Worldly Philosopher: Costing Adaptation in the Developing World
This week's Worldly Philosopher, Anthony Bonen, discusses how even the best models for estimating the costs of adapting to climate change are still a guessing game.
Estimates of the social cost of carbon (SCC) focus almost exclusively on the net benefit/loss of mitigating climate change. The cost of adapting to the unmitigated impacts of climate change remains an even more elusive figure. Properly calculated, however, SCC should include both dimensions.
As discussed in an earlier SCEPA working paper, SCC model estimates of mitigation costs are notoriously difficult to pin down. But, after being asked to give a presentation on adaptation, I soon learned that there is far less certainty in these costs. For developing countries, estimating the cost of climate change adaptation is essential.

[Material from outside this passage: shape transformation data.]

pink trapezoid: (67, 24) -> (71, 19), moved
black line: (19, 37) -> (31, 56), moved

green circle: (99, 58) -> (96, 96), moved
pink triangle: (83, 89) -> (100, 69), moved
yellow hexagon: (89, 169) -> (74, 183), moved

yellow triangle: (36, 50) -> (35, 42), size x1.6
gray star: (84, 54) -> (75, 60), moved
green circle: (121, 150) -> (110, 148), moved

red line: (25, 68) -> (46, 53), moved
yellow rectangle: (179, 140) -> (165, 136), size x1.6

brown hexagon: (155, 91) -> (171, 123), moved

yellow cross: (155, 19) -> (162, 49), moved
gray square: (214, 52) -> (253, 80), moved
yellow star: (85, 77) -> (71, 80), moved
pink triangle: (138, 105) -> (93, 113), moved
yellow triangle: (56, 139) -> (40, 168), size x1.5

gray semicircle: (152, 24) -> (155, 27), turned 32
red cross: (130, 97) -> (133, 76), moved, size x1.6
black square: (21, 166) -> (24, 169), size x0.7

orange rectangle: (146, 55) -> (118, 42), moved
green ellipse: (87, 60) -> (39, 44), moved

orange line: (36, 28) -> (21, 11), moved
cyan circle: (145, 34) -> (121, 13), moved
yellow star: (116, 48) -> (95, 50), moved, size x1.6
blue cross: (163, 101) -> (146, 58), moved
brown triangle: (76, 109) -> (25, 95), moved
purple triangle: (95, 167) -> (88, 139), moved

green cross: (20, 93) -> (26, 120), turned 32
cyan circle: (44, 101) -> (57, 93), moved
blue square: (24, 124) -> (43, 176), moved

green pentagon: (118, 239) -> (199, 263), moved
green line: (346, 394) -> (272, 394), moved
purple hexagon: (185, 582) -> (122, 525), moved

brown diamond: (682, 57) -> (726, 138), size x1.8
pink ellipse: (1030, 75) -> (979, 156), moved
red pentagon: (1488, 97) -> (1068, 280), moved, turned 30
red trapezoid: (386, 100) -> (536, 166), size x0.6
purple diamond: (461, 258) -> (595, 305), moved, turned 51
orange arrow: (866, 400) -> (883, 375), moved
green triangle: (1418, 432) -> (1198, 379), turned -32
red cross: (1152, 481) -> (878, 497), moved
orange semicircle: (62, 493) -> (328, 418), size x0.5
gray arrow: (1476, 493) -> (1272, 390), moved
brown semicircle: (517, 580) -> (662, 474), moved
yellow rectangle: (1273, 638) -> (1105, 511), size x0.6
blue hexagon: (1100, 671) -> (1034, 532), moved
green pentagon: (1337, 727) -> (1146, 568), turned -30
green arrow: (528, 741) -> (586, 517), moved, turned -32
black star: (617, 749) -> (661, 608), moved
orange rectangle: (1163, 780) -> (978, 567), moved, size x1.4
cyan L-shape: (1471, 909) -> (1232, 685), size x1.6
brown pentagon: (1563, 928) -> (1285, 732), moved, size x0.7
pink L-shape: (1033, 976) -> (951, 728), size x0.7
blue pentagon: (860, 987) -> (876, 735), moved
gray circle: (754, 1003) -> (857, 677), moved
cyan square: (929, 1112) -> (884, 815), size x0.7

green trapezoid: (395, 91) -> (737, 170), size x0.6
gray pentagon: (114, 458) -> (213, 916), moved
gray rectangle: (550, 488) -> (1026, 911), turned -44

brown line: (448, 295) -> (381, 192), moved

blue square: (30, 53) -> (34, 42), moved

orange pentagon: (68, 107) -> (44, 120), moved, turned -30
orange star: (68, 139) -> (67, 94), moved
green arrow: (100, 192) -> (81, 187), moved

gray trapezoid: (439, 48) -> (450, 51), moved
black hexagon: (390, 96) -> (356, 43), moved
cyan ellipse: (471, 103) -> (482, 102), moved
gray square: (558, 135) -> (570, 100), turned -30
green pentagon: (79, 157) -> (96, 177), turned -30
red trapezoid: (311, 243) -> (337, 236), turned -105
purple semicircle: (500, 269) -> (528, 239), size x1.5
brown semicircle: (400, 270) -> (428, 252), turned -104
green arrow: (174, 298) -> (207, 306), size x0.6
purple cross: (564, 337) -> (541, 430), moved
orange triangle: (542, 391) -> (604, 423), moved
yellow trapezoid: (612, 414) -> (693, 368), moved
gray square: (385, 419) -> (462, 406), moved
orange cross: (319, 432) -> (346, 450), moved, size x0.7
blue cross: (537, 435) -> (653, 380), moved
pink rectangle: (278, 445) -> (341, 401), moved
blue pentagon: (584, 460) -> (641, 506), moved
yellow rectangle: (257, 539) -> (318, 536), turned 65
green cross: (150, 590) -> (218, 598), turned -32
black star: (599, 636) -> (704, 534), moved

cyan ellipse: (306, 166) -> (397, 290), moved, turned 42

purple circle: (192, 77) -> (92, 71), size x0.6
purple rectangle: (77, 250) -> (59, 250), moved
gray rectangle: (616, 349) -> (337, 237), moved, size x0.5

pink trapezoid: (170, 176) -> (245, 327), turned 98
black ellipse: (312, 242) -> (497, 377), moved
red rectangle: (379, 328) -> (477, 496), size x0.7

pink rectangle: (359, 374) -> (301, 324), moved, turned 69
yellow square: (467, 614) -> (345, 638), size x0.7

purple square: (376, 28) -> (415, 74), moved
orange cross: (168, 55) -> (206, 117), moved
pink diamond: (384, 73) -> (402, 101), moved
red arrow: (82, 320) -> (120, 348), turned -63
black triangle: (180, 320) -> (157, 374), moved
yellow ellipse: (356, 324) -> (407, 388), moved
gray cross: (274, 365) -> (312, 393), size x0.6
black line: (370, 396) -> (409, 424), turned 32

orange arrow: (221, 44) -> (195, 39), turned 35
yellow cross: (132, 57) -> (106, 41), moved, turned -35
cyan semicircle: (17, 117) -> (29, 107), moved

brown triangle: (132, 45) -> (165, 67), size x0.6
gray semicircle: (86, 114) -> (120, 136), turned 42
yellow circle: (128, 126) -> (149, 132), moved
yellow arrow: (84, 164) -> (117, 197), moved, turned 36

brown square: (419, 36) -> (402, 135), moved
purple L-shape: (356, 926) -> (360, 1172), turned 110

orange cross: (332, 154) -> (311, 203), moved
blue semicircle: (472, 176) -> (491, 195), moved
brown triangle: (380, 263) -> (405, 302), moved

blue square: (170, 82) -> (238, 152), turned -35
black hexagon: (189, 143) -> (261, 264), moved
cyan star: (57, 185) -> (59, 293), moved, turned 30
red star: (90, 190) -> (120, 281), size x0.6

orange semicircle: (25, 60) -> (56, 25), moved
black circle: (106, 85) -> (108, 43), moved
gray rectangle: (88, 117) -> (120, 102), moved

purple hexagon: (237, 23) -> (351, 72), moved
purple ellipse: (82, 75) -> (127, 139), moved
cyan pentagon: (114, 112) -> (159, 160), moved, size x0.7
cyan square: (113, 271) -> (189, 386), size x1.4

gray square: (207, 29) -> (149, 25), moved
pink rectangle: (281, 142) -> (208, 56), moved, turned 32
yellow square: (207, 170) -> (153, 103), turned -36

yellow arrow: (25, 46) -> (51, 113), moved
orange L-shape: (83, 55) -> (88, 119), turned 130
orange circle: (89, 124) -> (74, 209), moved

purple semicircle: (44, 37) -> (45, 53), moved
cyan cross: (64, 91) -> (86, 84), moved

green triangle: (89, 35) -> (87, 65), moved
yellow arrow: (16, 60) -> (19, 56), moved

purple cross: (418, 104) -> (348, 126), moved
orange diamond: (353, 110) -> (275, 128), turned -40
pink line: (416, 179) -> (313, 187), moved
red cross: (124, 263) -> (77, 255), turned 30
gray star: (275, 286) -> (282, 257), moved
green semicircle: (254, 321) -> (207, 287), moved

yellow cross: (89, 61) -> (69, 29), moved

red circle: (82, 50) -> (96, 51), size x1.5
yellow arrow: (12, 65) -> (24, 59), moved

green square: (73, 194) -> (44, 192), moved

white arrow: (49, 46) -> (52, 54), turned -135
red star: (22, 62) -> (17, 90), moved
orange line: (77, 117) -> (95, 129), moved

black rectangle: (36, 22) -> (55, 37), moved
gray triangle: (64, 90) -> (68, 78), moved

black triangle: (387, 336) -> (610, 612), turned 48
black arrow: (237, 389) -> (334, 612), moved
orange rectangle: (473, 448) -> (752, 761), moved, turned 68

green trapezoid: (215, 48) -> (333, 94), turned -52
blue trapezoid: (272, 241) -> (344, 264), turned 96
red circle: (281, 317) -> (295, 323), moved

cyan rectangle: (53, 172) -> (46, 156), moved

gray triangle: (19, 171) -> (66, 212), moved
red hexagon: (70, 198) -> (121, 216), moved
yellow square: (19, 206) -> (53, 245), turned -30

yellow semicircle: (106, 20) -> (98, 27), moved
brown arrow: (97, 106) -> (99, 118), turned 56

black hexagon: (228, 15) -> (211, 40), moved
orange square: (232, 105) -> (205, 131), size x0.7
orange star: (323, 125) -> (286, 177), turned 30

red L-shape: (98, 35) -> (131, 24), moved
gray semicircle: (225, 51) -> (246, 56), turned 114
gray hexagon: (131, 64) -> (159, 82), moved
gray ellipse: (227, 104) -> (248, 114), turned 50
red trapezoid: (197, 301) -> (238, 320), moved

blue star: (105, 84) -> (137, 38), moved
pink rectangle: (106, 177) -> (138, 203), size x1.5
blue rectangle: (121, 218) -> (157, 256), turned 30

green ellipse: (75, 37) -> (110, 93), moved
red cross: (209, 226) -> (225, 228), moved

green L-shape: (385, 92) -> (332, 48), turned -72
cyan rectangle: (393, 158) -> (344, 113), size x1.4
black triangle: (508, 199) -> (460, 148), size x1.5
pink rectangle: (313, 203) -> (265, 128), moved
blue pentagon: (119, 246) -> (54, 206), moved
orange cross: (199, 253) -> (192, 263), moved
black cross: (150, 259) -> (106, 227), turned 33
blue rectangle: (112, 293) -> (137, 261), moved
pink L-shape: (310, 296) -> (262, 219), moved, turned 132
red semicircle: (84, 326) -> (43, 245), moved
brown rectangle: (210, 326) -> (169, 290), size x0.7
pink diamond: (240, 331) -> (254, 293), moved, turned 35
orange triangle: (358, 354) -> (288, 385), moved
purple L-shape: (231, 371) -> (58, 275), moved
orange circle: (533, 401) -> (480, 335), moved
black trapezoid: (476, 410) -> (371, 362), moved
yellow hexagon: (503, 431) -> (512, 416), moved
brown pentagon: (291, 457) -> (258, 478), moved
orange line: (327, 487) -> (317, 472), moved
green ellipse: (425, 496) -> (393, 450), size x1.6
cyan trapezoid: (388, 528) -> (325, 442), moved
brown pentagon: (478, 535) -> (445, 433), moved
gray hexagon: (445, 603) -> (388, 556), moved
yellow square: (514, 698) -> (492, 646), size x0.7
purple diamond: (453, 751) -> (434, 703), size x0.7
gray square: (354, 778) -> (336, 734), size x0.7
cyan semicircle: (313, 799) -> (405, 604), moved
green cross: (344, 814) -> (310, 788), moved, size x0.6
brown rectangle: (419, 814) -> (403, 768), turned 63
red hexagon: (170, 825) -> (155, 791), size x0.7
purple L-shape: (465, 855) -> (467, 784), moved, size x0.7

Their success or failure in saving lives, reducing poverty and becoming resilient to climate change depends in large measure on how much support – financial, logistic and political – the industrialized world is willing to provide.
Systematic efforts to estimate the global cost of adapting to climate change began in earnest only in 2006 with a World Bank study of investment flows in the developing world [1].1 The second generation of adaptation estimates relies on impact-level assessments. The best example of these more detailed, but still top-down, studies is the World Bank's report [2]. The IPCC's chapter on the Economics of Adaptation [3] calls it "[t]he most recent and most comprehensive to date global adaptation costs [in which] costs range from US$70 to more than US$100 billion annually by 2050." The conservative estimates for each of the 6 sectors are reproduced in Table 1.

Each sector relies on different models and parameters, but the basic approach is the same. An integrated assessment model (IAM) is projected forward to 2050 under the assumption of no climate change (no-CC). The ecological, social and economic output variables are then compared to the same model run in which the global mean temperature rises 2C above the pre-industrial norm. Required adaptation is then defined as the cost of paying for policy instruments that would return the output variables to the levels estimated under the no-CC scenario.
All told, the cost of the developing world adapting to climate change is undoubtedly under-estimated by the World Bank's study. The UN Environmental Programme's [4] recent critique argues that the costs are "plausibly four or five times higher." In particular, the World Bank figures ignore bottom-up estimates of specific projects. A World Bank project, for example, to protect Ethiopia's electrical infrastructure against increased flooding risk is estimated at $1.2-5.8 billion/yr – or up to 8% of the global cost estimate. A fulsome bottom-up costing of adaptation projects would be preferable, but this has yet to be done.
In spite of all of these problems, the IPCC's assessment of the World Bank study is correct: it remains the most comprehensive study of adaptation costs to date. And yet, this study is a woeful under-estimate of the global cost of adaptation – especially if one considers the possibility of climate change at a greater-than 2C level.
1This report and a later one by the UNFCCC (2007) were strongly repudiated for their simplistic approach of costing adaptation by scaling up current investment flows by guessed-at fraction of "climate-sensitive" capital in the developing world (see Parry et al. 2009).
2The EU-funded econadapt.eu project is aimed at this very task, but remains in the early phase of development.
[1] UNFCCC. (2007). Investment and Financial Flows to address Climate Change. United Nations Framework Convention on Climate Change (UNFCCC).
[2] World Bank. (2010). Economics of Adaptation to Climate Change: Synthesis Report. Washington, DC: World Bank.
[3] Chambwera, M et al. (2014). "Economics of Adaptation". In C. B. Field, et al. (Eds.), Part A: Global and Sectoral Aspects. Contribution of Working Group II to the Fifth Assessment Report of the Intergovernmental Panel on Climate Change (pp. 945–977). Cambridge, UK: Cambridge University Press.
[4] UNEP. (2014). The Adaptation Gap Report 2014. Nairobi, Kenya: United Nations Environment Programme (UNEP) (pp.33).